## The problem
Write the records out again exactly, leaving no images in.

## Data section
+===+
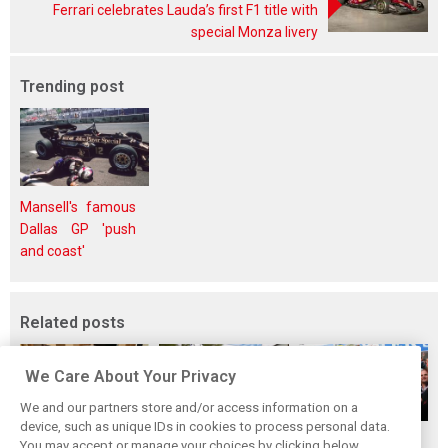
Ferrari celebrates Lauda’s first F1 title with
special Monza livery
Trending post
Mansell's famous
Dallas GP 'push
and coast'
Related posts
We Care About Your Privacy
We and our partners store and/or access information on a
device, such as unique IDs in cookies to process personal data.
The ultimate life-
While F1 rests,
When Jenson
You may accept or manage your choices by clicking below,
+===+
## Solution to this exercise
Ferrari celebrates Lauda’s first F1 title with
special Monza livery
Trending post
Mansell's famous
Dallas GP 'push
and coast'
Related posts
We Care About Your Privacy
We and our partners store and/or access information on a
device, such as unique IDs in cookies to process personal data.
The ultimate life-
While F1 rests,
When Jenson
You may accept or manage your choices by clicking below,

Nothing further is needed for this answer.